Study finds patients in the best shape 40 percent less likely to die
Being in good shape could increase your chances of surviving a first heart attack, according to a new study.
“We knew fitter people generally live longer, but we now have evidence linking fitness to survival after a first heart attack,” said study author Michael Blaha, M.D., a heart specialist and assistant professor of medicine at the Johns Hopkins University School of Medicine in Baltimore. “It makes sense, but we believe this is the first time there is documentation of that association.”
[Also read: Survive a Heart Attack With Strong Social Support]
For the study, researchers examined medical records of more than 2,000 people, average age 62, who had done a treadmill stress test before they suffered a first heart attack. The tests provide a metabolic equivalent (MET) score, which ranges from 1 to 12, with 12 being the most physically fit.
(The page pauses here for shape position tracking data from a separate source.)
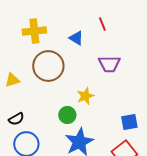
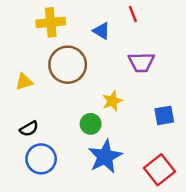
blue square: (129, 122) -> (164, 115), moved

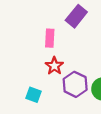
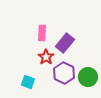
purple rectangle: (76, 16) -> (65, 43), moved

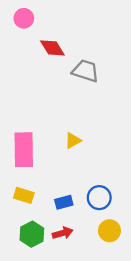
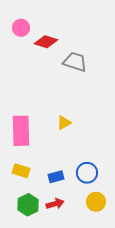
pink circle: (24, 18) -> (21, 28), moved
red diamond: (52, 48) -> (46, 42), turned -40

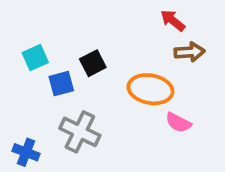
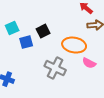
gray cross: (80, 132) -> (55, 68), moved

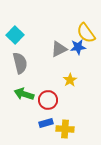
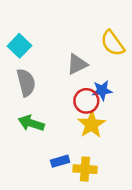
blue star: (78, 47) -> (102, 90), moved
yellow star: (70, 80) -> (92, 125), moved, size x1.5
red circle: (48, 100) -> (86, 101), moved

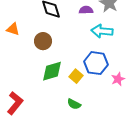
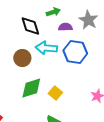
cyan arrow: (102, 31) -> (46, 48), moved
blue hexagon: (96, 63) -> (75, 52), moved

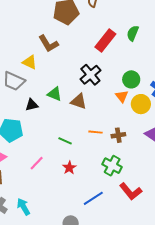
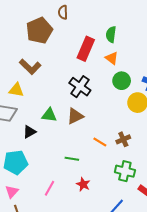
orange triangle: (122, 96) -> (112, 58), moved
brown triangle: (79, 101) -> (75, 116), turned -30
orange line: (96, 132) -> (100, 142), turned 40

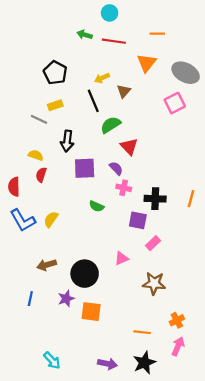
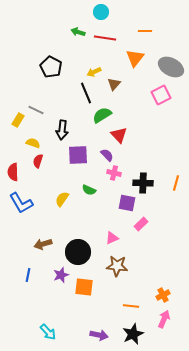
yellow rectangle: (55, 105) -> (18, 120), moved, turned -40
yellow semicircle: (51, 219) -> (62, 199), moved
brown star: (154, 283) -> (117, 266), moved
Participants with MET scores of 10 or higher were 40 percent less likely to die after a first heart attack than other participants. And one-third of participants with a MET score of 6 or less died within a year of their first heart attack. Overall, each whole number increase in MET score was associated with an 8 percent lower risk of death after a first heart attack, said the researchers from Johns Hopkins and the Henry Ford Health System in Detroit.
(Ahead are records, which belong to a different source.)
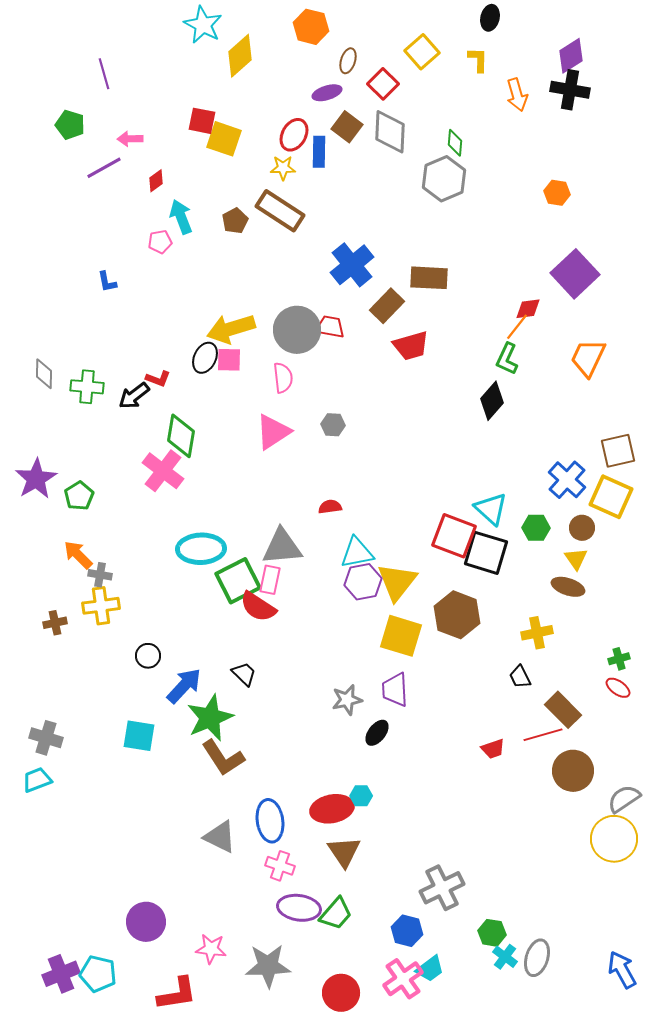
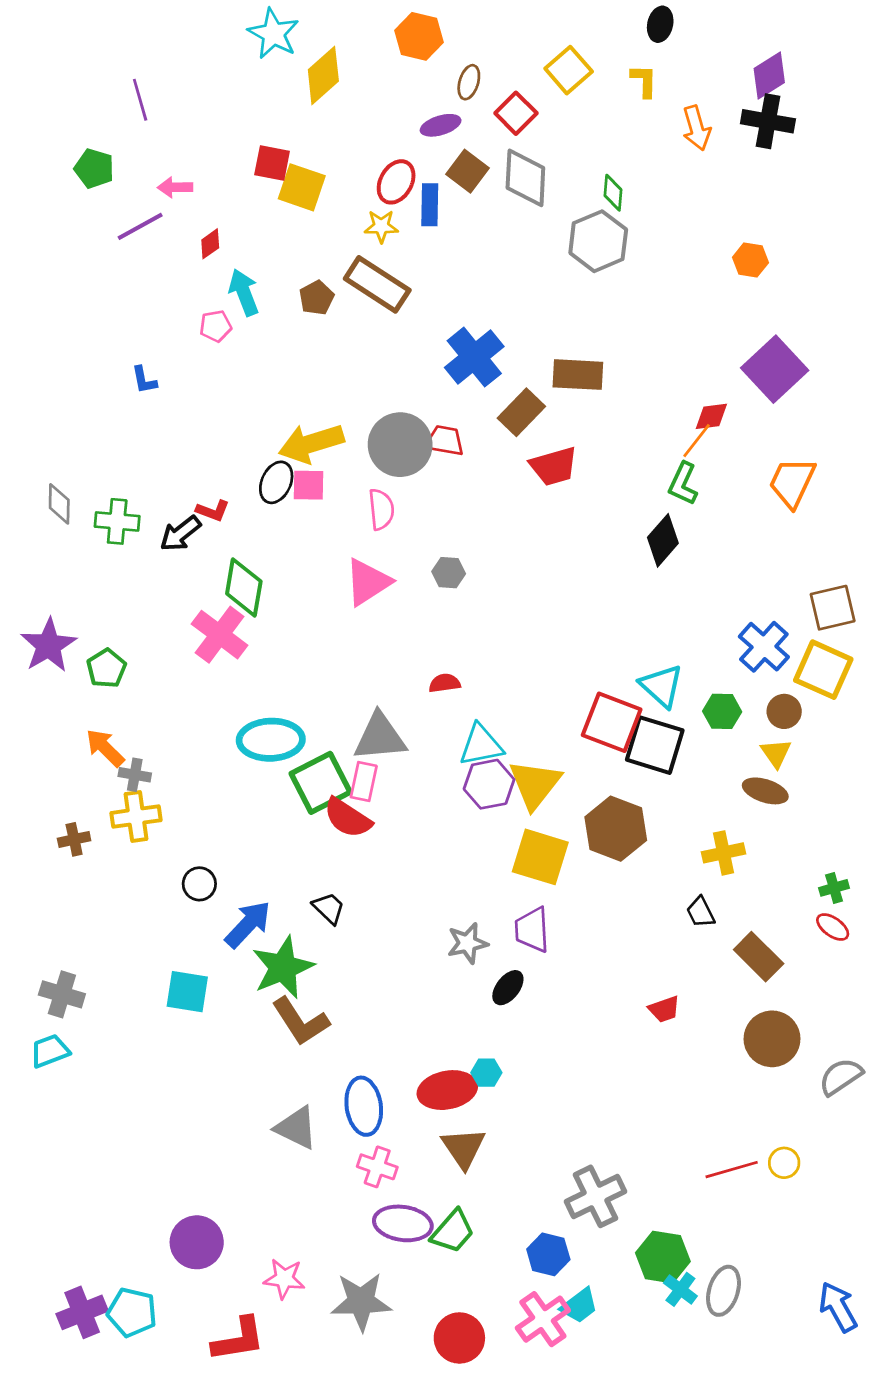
red line: (543, 735) -> (732, 1170), moved
yellow circle: (614, 839) -> (784, 1163), moved, size x0.5
green hexagon: (492, 933) -> (663, 1257), size x1.4

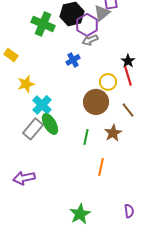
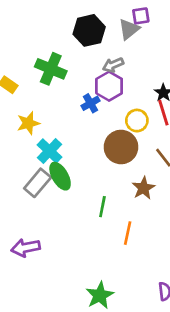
green cross: (43, 24) -> (51, 69), moved
purple hexagon: (87, 25) -> (109, 86), moved
blue cross: (73, 60) -> (91, 103), moved
green line: (86, 137) -> (102, 207), moved

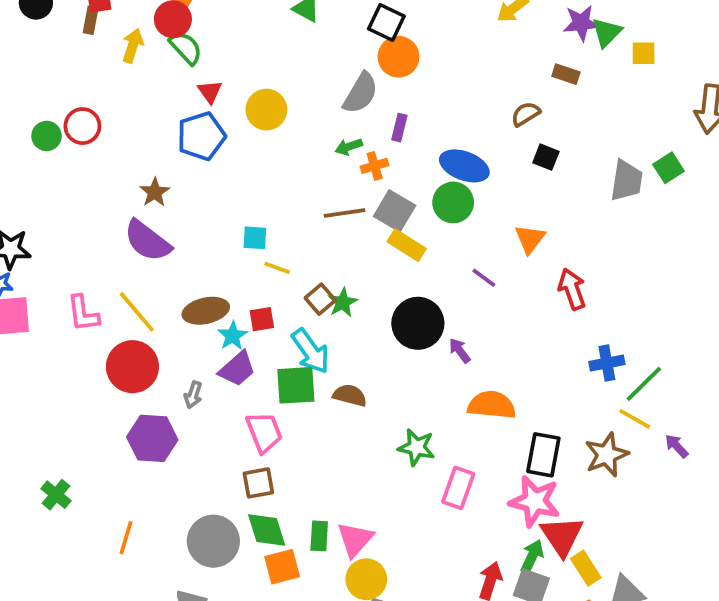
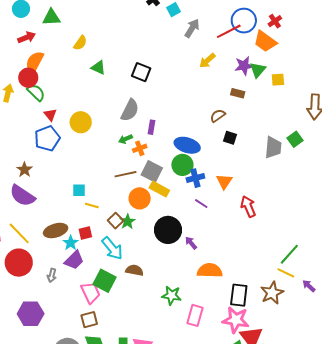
orange circle: (398, 57) -> (140, 198), moved
blue cross: (607, 363) -> (195, 178), moved
green square: (296, 385) -> (105, 281), moved, turned 35
purple hexagon: (152, 438) -> (31, 314), moved

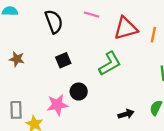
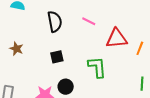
green L-shape: (110, 64) -> (97, 67), turned -75

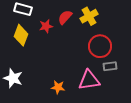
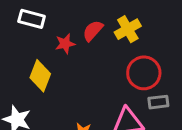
yellow diamond: (21, 35) -> (40, 76), moved

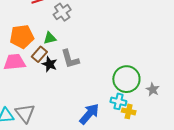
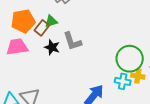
brown rectangle: (39, 54) -> (42, 28), moved
yellow cross: (129, 111) -> (138, 76), moved

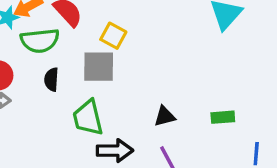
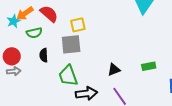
yellow square: (113, 36) -> (78, 25), turned -35
green semicircle: (40, 41) -> (34, 33), size x0.7

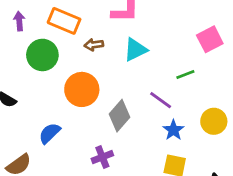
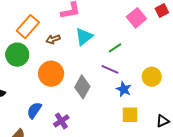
orange rectangle: (64, 21) -> (28, 27), turned -60
green line: (185, 74) -> (115, 48), moved
purple cross: (102, 157) -> (61, 121), moved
“Our data suggest doctors working with patients who have cardiovascular risk factors should be saying, ‘Mr. Jones, you need to start an exercise program now to improve your fitness and chances of survival, should you experience a heart attack,’” said study author Clinton Brawner, a clinical exercise physiologist at the Henry Ford Health System.
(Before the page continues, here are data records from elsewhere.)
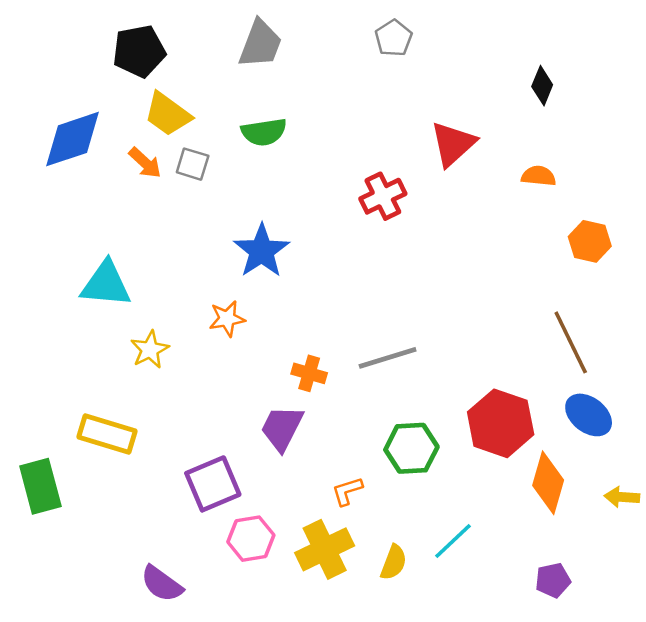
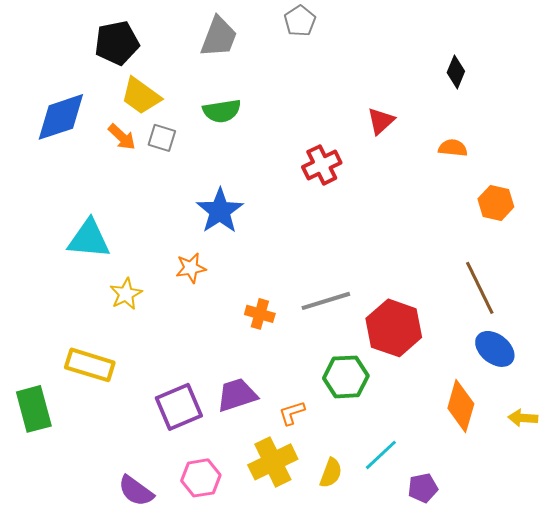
gray pentagon: (394, 38) -> (300, 21), moved
red triangle: (453, 144) -> (381, 121), size x0.7
red hexagon: (501, 423) -> (394, 328), moved
purple trapezoid: (282, 428) -> (237, 395), moved, turned 45
pink hexagon: (251, 539) -> (201, 478), moved
purple pentagon: (553, 580) -> (423, 488), moved

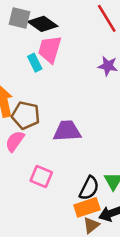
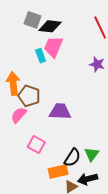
black diamond: (43, 24) -> (50, 26), turned -35
orange rectangle: (87, 207) -> (58, 171), moved

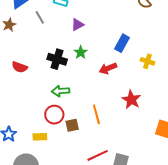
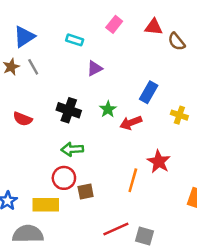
gray line: (40, 17) -> (33, 67), moved
green star: (81, 52) -> (108, 109), moved
orange line: (96, 114) -> (133, 180), moved, turned 30
yellow rectangle: (40, 137) -> (46, 205), size x1.5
[Also read: Hit the Weight Room!]
Only an association was seen between MET scores and risk of death after a first heart attack, not a cause-and-effect connection. But, Dr. Blaha said, the study adds to the mountain of research that suggests regular exercise reduces the risk of heart attack and death from all causes.
According to the American Heart Association, about 525,000 people in the United States have a first-time heart attack each year. African Americans are at increased risk of heart attacks and other cardiovascular events compared with their white counterparts.